[Info-vax] VMS documentation, was: Re: Special deals on Tape Drives
Simon Clubley
clubley at remove_me.eisner.decus.org-Earth.UFP
Mon Mar 14 14:48:50 EDT 2022
On 2022-03-12, Arne Vajhøj <arne at vajhoej.dk> wrote:
> On 3/12/2022 1:53 PM, Simon Clubley wrote:
>> as well as the fact the documentation needs to be
>> written at a lower level than with the Unix documentation to deal with
>> all the exposed structures that in Unix are hidden behind call interfaces,
>> C structs, etc.
>
> There is nothing low level in sending over complex structures instead
> of simple data types. Almost all modern API's does that (it is just
> called an object!).
>
RMS, Arne, RMS. In any sane environment, that's how it would be implemented
behind the scenes in a OO language or behind a subroutine interface in C
instead of being something that the user would have to directly manipulate.
Also itemlists and having to specify every bit of information you want
along with where to store it, instead of just returning an object (or a
struct) containing all available fields and your program just referencing
what it needs.
Also, in Unix (thanks to C being the lowest supported language), pointers
are an abstraction that the compiler deals with behind the scenes for you
when it comes time to store them away and pass them around.

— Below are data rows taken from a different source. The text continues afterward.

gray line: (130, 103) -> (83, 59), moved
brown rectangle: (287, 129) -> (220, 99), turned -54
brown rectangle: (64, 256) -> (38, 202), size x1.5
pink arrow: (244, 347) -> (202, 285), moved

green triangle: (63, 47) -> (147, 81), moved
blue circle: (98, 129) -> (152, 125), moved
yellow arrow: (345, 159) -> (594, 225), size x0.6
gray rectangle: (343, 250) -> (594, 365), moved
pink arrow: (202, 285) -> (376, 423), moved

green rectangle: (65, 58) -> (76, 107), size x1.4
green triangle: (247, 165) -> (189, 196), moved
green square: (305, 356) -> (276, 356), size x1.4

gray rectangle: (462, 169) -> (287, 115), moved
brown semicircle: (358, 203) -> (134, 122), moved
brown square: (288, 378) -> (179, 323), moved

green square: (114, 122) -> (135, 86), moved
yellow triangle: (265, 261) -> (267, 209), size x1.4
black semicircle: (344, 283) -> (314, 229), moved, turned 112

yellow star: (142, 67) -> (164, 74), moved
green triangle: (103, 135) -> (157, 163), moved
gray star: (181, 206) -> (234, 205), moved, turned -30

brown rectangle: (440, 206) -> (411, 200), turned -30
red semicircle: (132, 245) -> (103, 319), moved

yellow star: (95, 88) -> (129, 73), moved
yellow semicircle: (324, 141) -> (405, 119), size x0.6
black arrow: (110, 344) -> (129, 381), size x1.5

In VMS,
traditional pointers are an unabstracted and direcly exposed longword
field that cannot just be automatically resized by passing "-m64" or
similar on the compiler command line.
Just some examples off the top of my head.
Simon.
--
Simon Clubley, clubley at remove_me.eisner.decus.org-Earth.UFP
Walking destinations on a map are further away than they appear.